Document layout analysis data:
<<<<

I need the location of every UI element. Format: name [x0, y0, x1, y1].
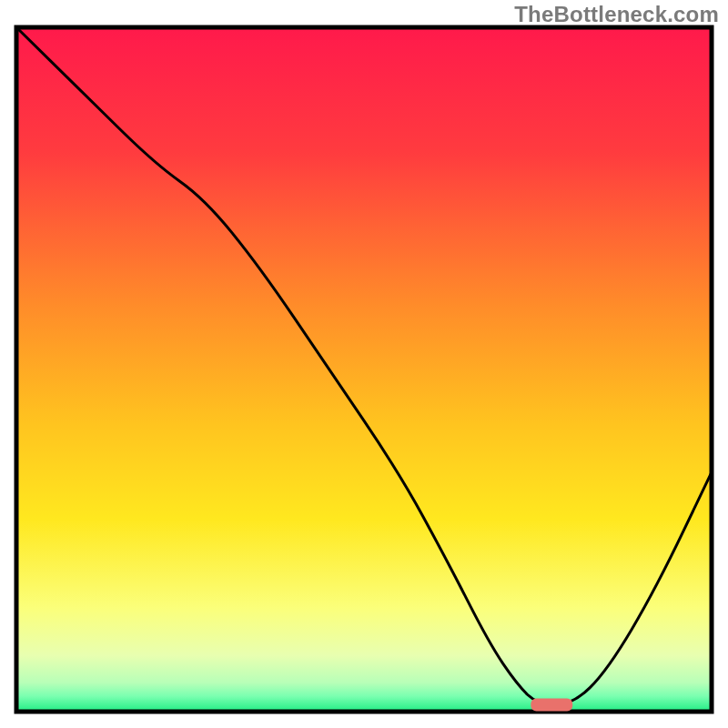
highlight-marker	[531, 698, 572, 711]
chart-container: { "watermark": "TheBottleneck.com", "cha…	[0, 0, 728, 728]
bottleneck-chart	[0, 0, 728, 728]
watermark-text: TheBottleneck.com	[514, 2, 719, 27]
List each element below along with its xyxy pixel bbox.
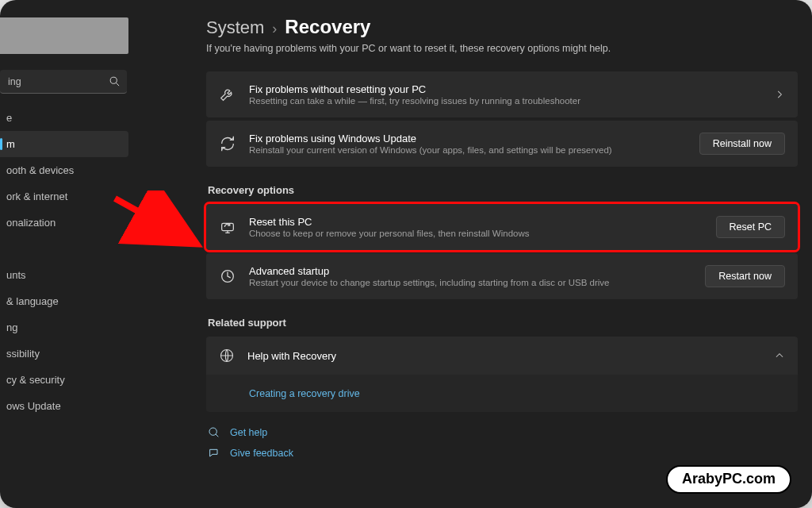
support-header[interactable]: Help with Recovery [206,337,798,375]
link-recovery-drive[interactable]: Creating a recovery drive [249,388,360,399]
sidebar-item-gaming[interactable]: ng [0,314,128,341]
main-content: System › Recovery If you're having probl… [135,0,812,508]
card-subtitle: Resetting can take a while — first, try … [249,96,761,106]
link-get-help[interactable]: Get help [230,427,267,438]
search-input[interactable] [0,70,127,94]
card-title: Fix problems using Windows Update [249,133,687,144]
restart-now-button[interactable]: Restart now [705,265,785,287]
support-title: Help with Recovery [247,350,336,362]
svg-point-5 [209,428,216,435]
sidebar-item-time[interactable]: & language [0,288,128,314]
sidebar-item-accounts[interactable]: unts [0,262,128,288]
section-recovery-options: Recovery options [208,184,798,196]
watermark-badge: ArabyPC.com [666,465,791,494]
breadcrumb: System › Recovery [206,16,798,38]
card-fix-update[interactable]: Fix problems using Windows Update Reinst… [206,121,798,167]
card-title: Advanced startup [249,265,692,277]
intro-text: If you're having problems with your PC o… [206,43,798,54]
card-fix-problems[interactable]: Fix problems without resetting your PC R… [206,71,798,117]
support-body: Creating a recovery drive [206,375,798,412]
card-subtitle: Choose to keep or remove your personal f… [249,229,703,238]
card-body: Fix problems without resetting your PC R… [249,83,761,106]
card-body: Fix problems using Windows Update Reinst… [249,133,687,155]
card-reset-pc[interactable]: Reset this PC Choose to keep or remove y… [206,204,798,250]
sidebar-item-privacy[interactable]: cy & security [0,367,128,393]
reset-pc-icon [219,218,236,236]
globe-icon [219,348,235,364]
section-related-support: Related support [208,317,798,329]
wrench-icon [219,86,236,103]
search-icon [109,75,121,87]
sidebar-item-accessibility[interactable]: ssibility [0,341,128,367]
card-body: Reset this PC Choose to keep or remove y… [249,216,703,238]
card-subtitle: Restart your device to change startup se… [249,278,692,287]
chevron-right-icon [774,89,785,100]
sidebar-item-network[interactable]: ork & internet [0,183,128,210]
sync-icon [219,135,236,152]
get-help-row[interactable]: Get help [208,426,798,439]
chevron-right-icon: › [272,21,277,37]
feedback-icon [208,447,220,460]
sidebar-item-update[interactable]: ows Update [0,393,128,419]
chevron-up-icon [774,350,785,361]
card-subtitle: Reinstall your current version of Window… [249,145,687,155]
card-title: Fix problems without resetting your PC [249,83,761,95]
sidebar-item-personalization[interactable]: onalization [0,210,128,236]
sidebar-item-apps[interactable] [0,236,135,262]
footer-links: Get help Give feedback [206,426,798,460]
breadcrumb-parent[interactable]: System [206,17,264,38]
card-body: Advanced startup Restart your device to … [249,265,692,287]
card-advanced-startup[interactable]: Advanced startup Restart your device to … [206,253,798,299]
link-give-feedback[interactable]: Give feedback [230,448,293,459]
account-avatar-block[interactable] [0,17,128,54]
reset-pc-button[interactable]: Reset PC [716,216,786,238]
sidebar-nav: e m ooth & devices ork & internet onaliz… [0,105,135,419]
feedback-row[interactable]: Give feedback [208,447,798,460]
reinstall-now-button[interactable]: Reinstall now [699,133,785,155]
sidebar-item-bluetooth[interactable]: ooth & devices [0,157,128,183]
sidebar-item-system[interactable]: m [0,131,128,157]
sidebar-item-home[interactable]: e [0,105,128,131]
settings-window: e m ooth & devices ork & internet onaliz… [0,0,812,508]
svg-line-1 [116,83,119,86]
advanced-startup-icon [219,267,236,285]
help-icon [208,426,220,439]
card-title: Reset this PC [249,216,703,228]
sidebar: e m ooth & devices ork & internet onaliz… [0,0,135,508]
page-title: Recovery [285,16,370,38]
search-wrap [0,70,127,94]
svg-point-0 [110,77,117,83]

>>>>

PROBLEM TO WORK ON >>
Output the data exactly as it appears. The pictures do not belong in it.

EXERCISE SOLUTION >>
I need the location of every UI element. Format: name [x0, y0, x1, y1].
highlight-marker	[531, 698, 572, 711]
chart-container: { "watermark": "TheBottleneck.com", "cha…	[0, 0, 728, 728]
bottleneck-chart	[0, 0, 728, 728]
watermark-text: TheBottleneck.com	[514, 2, 719, 27]
List each element below along with its xyxy pixel bbox.
support-header[interactable]: Help with Recovery [206,337,798,375]
link-recovery-drive[interactable]: Creating a recovery drive [249,388,360,399]
sidebar-item-gaming[interactable]: ng [0,314,128,341]
main-content: System › Recovery If you're having probl… [135,0,812,508]
card-subtitle: Resetting can take a while — first, try … [249,96,761,106]
link-get-help[interactable]: Get help [230,427,267,438]
search-input[interactable] [0,70,127,94]
card-title: Fix problems using Windows Update [249,133,687,144]
restart-now-button[interactable]: Restart now [705,265,785,287]
support-title: Help with Recovery [247,350,336,362]
svg-point-5 [209,428,216,435]
sidebar-item-time[interactable]: & language [0,288,128,314]
sidebar-item-accounts[interactable]: unts [0,262,128,288]
section-recovery-options: Recovery options [208,184,798,196]
watermark-badge: ArabyPC.com [666,465,791,494]
breadcrumb: System › Recovery [206,16,798,38]
card-fix-update[interactable]: Fix problems using Windows Update Reinst… [206,121,798,167]
card-title: Advanced startup [249,265,692,277]
intro-text: If you're having problems with your PC o… [206,43,798,54]
card-fix-problems[interactable]: Fix problems without resetting your PC R… [206,71,798,117]
support-body: Creating a recovery drive [206,375,798,412]
card-subtitle: Choose to keep or remove your personal f… [249,229,703,238]
card-body: Fix problems without resetting your PC R… [249,83,761,106]
card-body: Fix problems using Windows Update Reinst… [249,133,687,155]
card-reset-pc[interactable]: Reset this PC Choose to keep or remove y… [206,204,798,250]
sidebar-item-privacy[interactable]: cy & security [0,367,128,393]
reset-pc-icon [219,218,236,236]
globe-icon [219,348,235,364]
section-related-support: Related support [208,317,798,329]
wrench-icon [219,86,236,103]
search-icon [109,75,121,87]
sidebar-item-accessibility[interactable]: ssibility [0,341,128,367]
card-body: Reset this PC Choose to keep or remove y… [249,216,703,238]
card-subtitle: Restart your device to change startup se… [249,278,692,287]
chevron-right-icon [774,89,785,100]
sidebar-item-network[interactable]: ork & internet [0,183,128,210]
sync-icon [219,135,236,152]
get-help-row[interactable]: Get help [208,426,798,439]
chevron-right-icon: › [272,21,277,37]
feedback-icon [208,447,220,460]
sidebar-item-update[interactable]: ows Update [0,393,128,419]
chevron-up-icon [774,350,785,361]
card-subtitle: Reinstall your current version of Window… [249,145,687,155]
card-title: Fix problems without resetting your PC [249,83,761,95]
sidebar-item-personalization[interactable]: onalization [0,210,128,236]
sidebar-item-apps[interactable] [0,236,135,262]
footer-links: Get help Give feedback [206,426,798,460]
breadcrumb-parent[interactable]: System [206,17,264,38]
card-body: Advanced startup Restart your device to … [249,265,692,287]
card-advanced-startup[interactable]: Advanced startup Restart your device to … [206,253,798,299]
link-give-feedback[interactable]: Give feedback [230,448,293,459]
account-avatar-block[interactable] [0,17,128,54]
reset-pc-button[interactable]: Reset PC [716,216,786,238]
sidebar-nav: e m ooth & devices ork & internet onaliz… [0,105,135,419]
feedback-row[interactable]: Give feedback [208,447,798,460]
reinstall-now-button[interactable]: Reinstall now [699,133,785,155]
sidebar-item-bluetooth[interactable]: ooth & devices [0,157,128,183]
sidebar-item-system[interactable]: m [0,131,128,157]
sidebar-item-home[interactable]: e [0,105,128,131]
settings-window: e m ooth & devices ork & internet onaliz… [0,0,812,508]
svg-line-1 [116,83,119,86]
advanced-startup-icon [219,267,236,285]
help-icon [208,426,220,439]
card-title: Reset this PC [249,216,703,228]
sidebar: e m ooth & devices ork & internet onaliz… [0,0,135,508]
page-title: Recovery [285,16,370,38]
search-wrap [0,70,127,94]
svg-point-0 [110,77,117,83]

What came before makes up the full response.